The celebrated play “Sherlock Holmes” was produced for the first time in Perth last night, when a large audience turned out to witness its interpretation by the Ben Greet Company. As is well known, the incidents in the piece are associated with the life of Sherlock Holmes, the famous detective, whose creation by Sir A. Conan Doyle was the talk of magazine readers of a decade ago.

The company last night gave a very clever exposition of the play, and as the principal characters were in the hands of capable artistes the intense interest was maintained up to the last.

As Sherlock Holmes, Mr Fred Sargeant gave a very capable interpretation of that character, although at times he appeared to be unduly stiff, and too measured in his movements. His enunciation, however, was excellent, and he made a capital Holmes.

As the suave Dr Watson Mr St John Medley gave a nice intelligent representation of the part, but probably the most effective part was that of the villainous Professor Moriarty, which was in the capable hands of Mr Eardley Howard. His acting was of a very high order, his power of facial expression being splendid, and a more effective interpretation of the crafty villain could hardly be conceived.

Miss Lilian Stennis proved a very capable Madge Larrabee, while the part of Alice Faulkner was sympathetically rendered by Miss Lelia Russell.

The piece is sure to attract large and fashionable houses tonight and Wednesday.

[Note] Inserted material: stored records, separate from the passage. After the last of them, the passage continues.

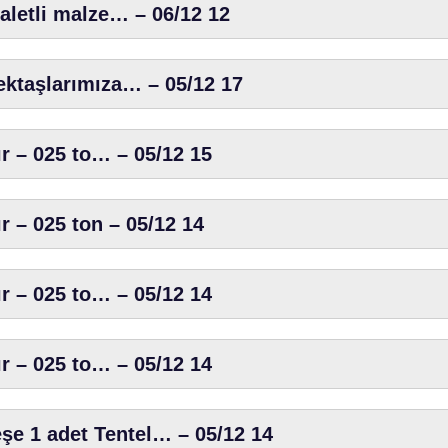
paletli malze… – 06/12 12
ektaşlarımıza… – 05/12 17
ır – 025 to… – 05/12 15
ır – 025 ton – 05/12 14
ır – 025 to… – 05/12 14
ır – 025 to… – 05/12 14
e 1 adet Tentel… – 05/12 14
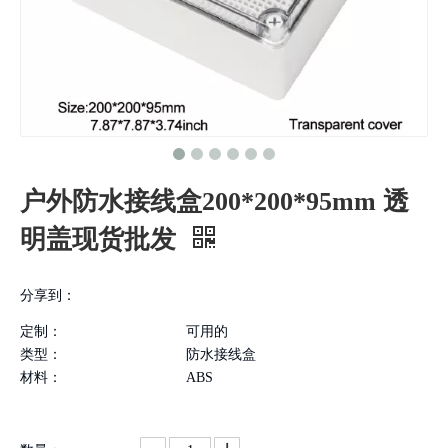
户外防水接线盒200*200*95mm 透
明盖现货批发
分享到：
定制：
可用的
类型：
防水接线盒
材料：
ABS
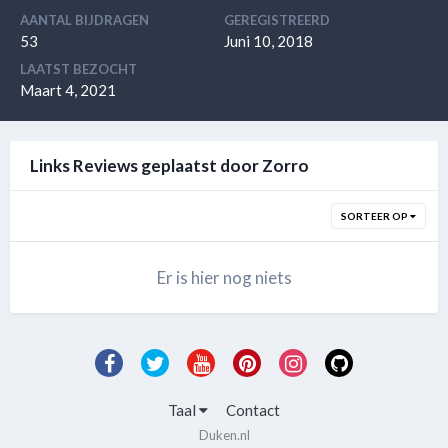
AANTAL BIJDRAGEN
GEREGISTREERD
53
Juni 10, 2018
LAATST BEZOCHT
Maart 4, 2021
Links Reviews geplaatst door Zorro
SORTEER OP
Er is hier nog niets
Taal
Contact
Duken.nl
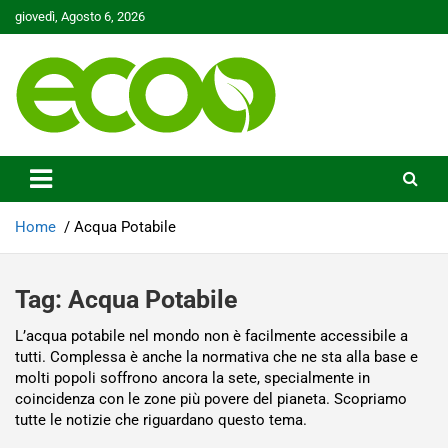
Skip
giovedì, Agosto 6, 2026
to
content
Tutelare il nostro Pianeta è la nostra priorità
Ecoo.it
Home
Acqua Potabile
Tag:
Acqua Potabile
L’acqua potabile nel mondo non è facilmente accessibile a
tutti. Complessa è anche la normativa che ne sta alla base e
molti popoli soffrono ancora la sete, specialmente in
coincidenza con le zone più povere del pianeta. Scopriamo
tutte le notizie che riguardano questo tema.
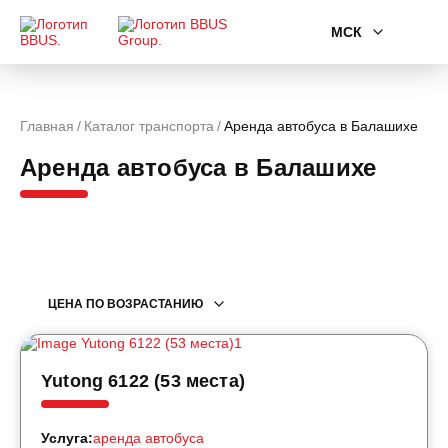
МСК
Главная
Каталог транспорта
Аренда автобуса в Балашихе
Аренда автобуса в Балашихе
ЦЕНА ПО ВОЗРАСТАНИЮ
Yutong 6122 (53 места)
Услуга:
аренда автобуса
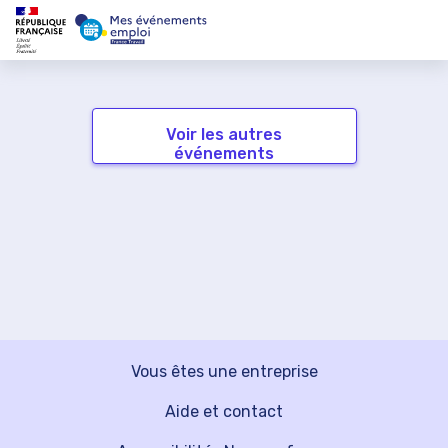
Voir les autres
événements
Vous êtes une entreprise
Aide et contact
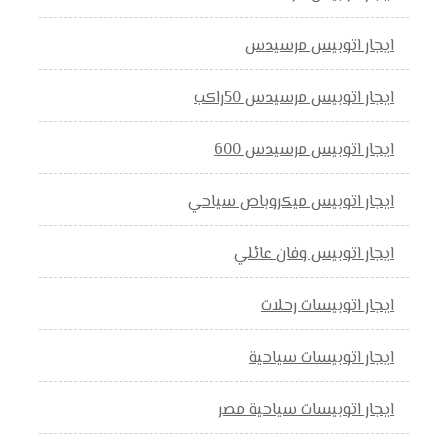
ايجار اتوبيس مرسيدس
ايجار اتوبيس مرسيدس 50راكب
ايجار اتوبيس مرسيدس 600
ايجار اتوبيس ميكروباص سياحي
ايجار اتوبيس وفان عائلي
ايجار اتوبيسات رحلات
ايجار اتوبيسات سياحية
ايجار اتوبيسات سياحية مصر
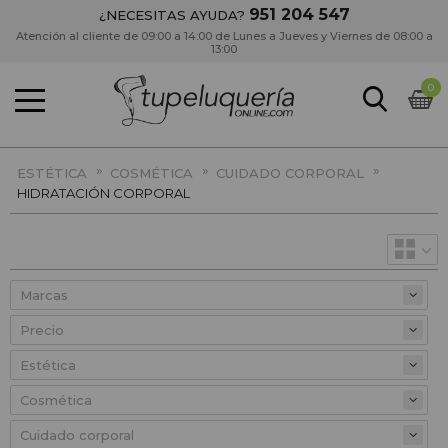
951 204 547
¿NECESITAS AYUDA?
Atención al cliente de 09:00 a 14:00 de Lunes a Jueves y Viernes de 08:00 a
13:00
0
»
»
»
ESTÉTICA
COSMÉTICA
CUIDADO CORPORAL
HIDRATACIÓN CORPORAL
Precio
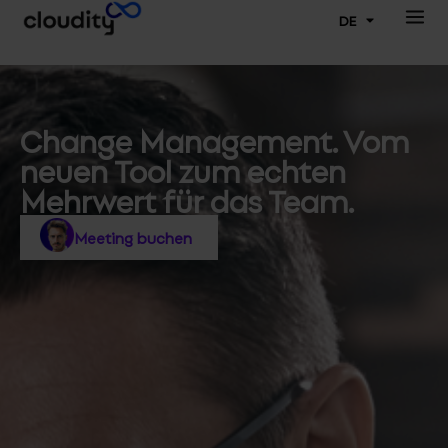
DE
Change Management. Vom
neuen Tool zum echten
Mehrwert für das Team.
Meeting buchen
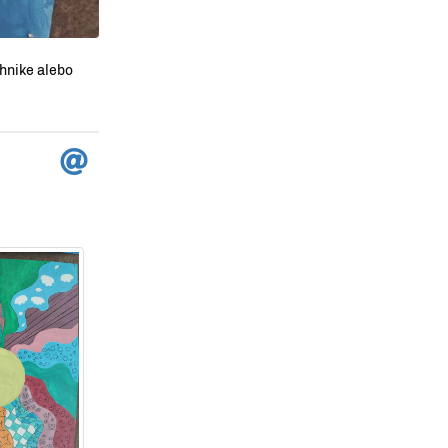
chnike alebo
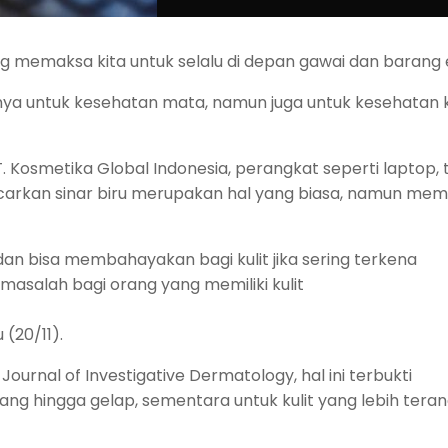
ng memaksa kita untuk selalu di depan gawai dan barang e
ya untuk kesehatan mata, namun juga untuk kesehatan ku
 Kosmetika Global Indonesia, perangkat seperti laptop, 
arkan sinar biru merupakan hal yang biasa, namun memi
 dan bisa membahayakan bagi kulit jika sering terkena
asalah bagi orang yang memiliki kulit
 (20/11).
ournal of Investigative Dermatology, hal ini terbukti
g hingga gelap, sementara untuk kulit yang lebih terang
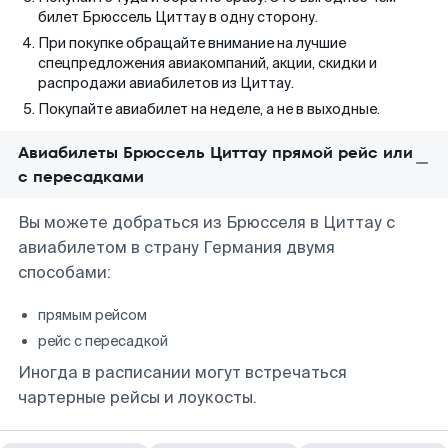
билет Брюссель Циттау в одну сторону.
При покупке обращайте внимание на лучшие
спецпредложения авиакомпаний, акции, скидки и
распродажи авиабилетов из Циттау.
Покупайте авиабилет на неделе, а не в выходные.
Авиабилеты Брюссель Циттау прямой рейс или
с пересадками
Вы можете добраться из Брюсселя в Циттау с
авиабилетом в страну Германия двумя
способами:
прямым рейсом
рейс с пересадкой
Иногда в расписании могут встречаться
чартерные рейсы и лоукосты.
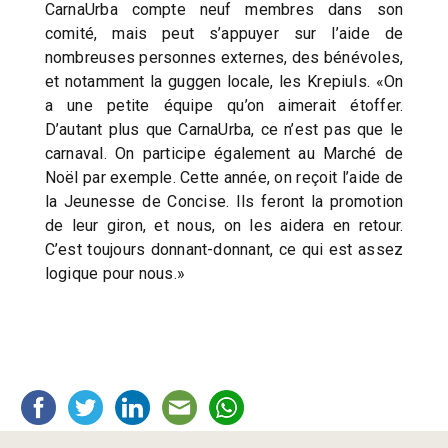
CarnaUrba compte neuf membres dans son
comité, mais peut s’appuyer sur l’aide de
nombreuses personnes externes, des bénévoles,
et notamment la guggen locale, les Krepiuls. «On
a une petite équipe qu’on aimerait étoffer.
D’autant plus que CarnaUrba, ce n’est pas que le
carnaval. On participe également au Marché de
Noël par exemple. Cette année, on reçoit l’aide de
la Jeunesse de Concise. Ils feront la promotion
de leur giron, et nous, on les aidera en retour.
C’est toujours donnant-donnant, ce qui est assez
logique pour nous.»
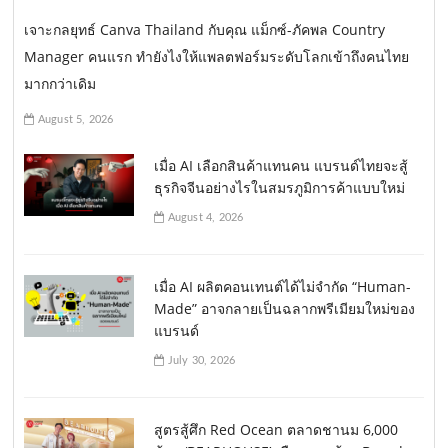
เจาะกลยุทธ์ Canva Thailand กับคุณ แม็กซ์-ภัคพล Country
Manager คนแรก ทำยังไงให้แพลตฟอร์มระดับโลกเข้าถึงคนไทย
มากกว่าเดิม
August 5, 2026
เมื่อ AI เลือกสินค้าแทนคน แบรนด์ไทยจะสู้
ธุรกิจจีนอย่างไรในสมรภูมิการค้าแบบใหม่
August 4, 2026
เมื่อ AI ผลิตคอนเทนต์ได้ไม่จำกัด “Human-
Made” อาจกลายเป็นฉลากพรีเมียมใหม่ของ
แบรนด์
July 30, 2026
สูตรสู้ศึก Red Ocean ตลาดชานม 6,000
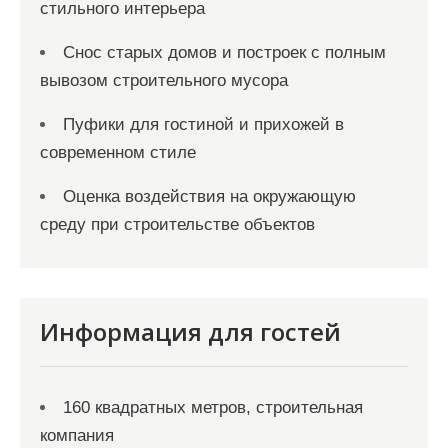
стильного интерьера
Снос старых домов и построек с полным
вывозом строительного мусора
Пуфики для гостиной и прихожей в
современном стиле
Оценка воздействия на окружающую
среду при строительстве объектов
Информация для гостей
160 квадратных метров, строительная
компания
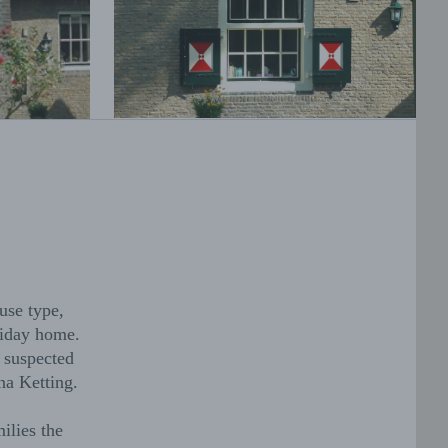
use type,
liday home.
s suspected
na Ketting.
ilies the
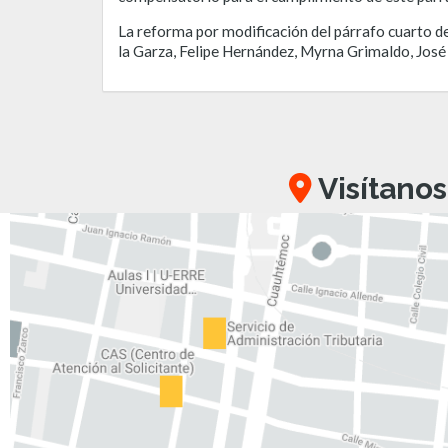
La reforma por modificación del párrafo cuarto de
la Garza, Felipe Hernández, Myrna Grimaldo, José
Visítanos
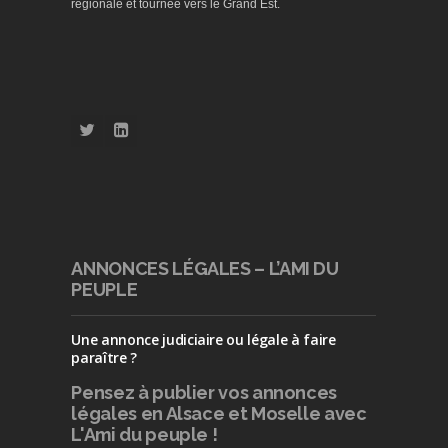
régionale et tournée vers le Grand Est.
ANNONCES LÉGALES – L’AMI DU
PEUPLE
Une annonce judiciaire ou légale à faire
paraître ?
Pensez à publier
vos annonces
légales en Alsace et Moselle avec
L'Ami du peuple !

Dundee Evening Post, Tuesday 30 September 1902
found at www.britishnewspaperarchive.co.uk



There was a good house at the new Theatre Royal, on Monday evening, and as the adventures of the greatest detective of fiction were unfolded by Mr Ben Greet’s able company, the audience were frequent and enthusiastic with their applause. “Sherlock Holmes” is a piece that appeals to all classes of theatre-goers, and it will no doubt receive its due share of appreciation from the Worcester public, to whom the play is not a stranger.

The title role is played with success by Mr Fred. Sargent. The imperturbability and sang froid of the great detective were represented, but seldom exaggerated, and several times he called up very vivid recollections of the Holmes of Conan Doyle’s “Adventures.” In the emotional passages in the last act, where William Gillette has added an element somewhat foreign to the character of Holmes, he displayed a dramatic power that was almost unsuspected.

As the Professor, Mr Clive Currie is a very villainous leader of a pretty selection of villainous characters. He and Mr Sargent gained a round of hearty applause for a piece of difficult by-play with pistols in the Baker Street scene.

Miss Daisy Robinson plays the not easy role of Alice Faulkner with true feeling, and Miss Gertrude Harrison is equally successful as Mrs Larrabee, a part which demands some versatility.

In the character of her brow-beating husband, James Larrabee, Mr Ernest Gray scores a success, and the none too penetrating Watson, Holmes’ unpromising pupil, is represented by Mr Cecil Lloyd.

Mr Charles James played John Forman in a taking way, although at times he seemed scarcely suited to the part, and the cast is completed by a choice array of ruffians and probably not less villainous servants.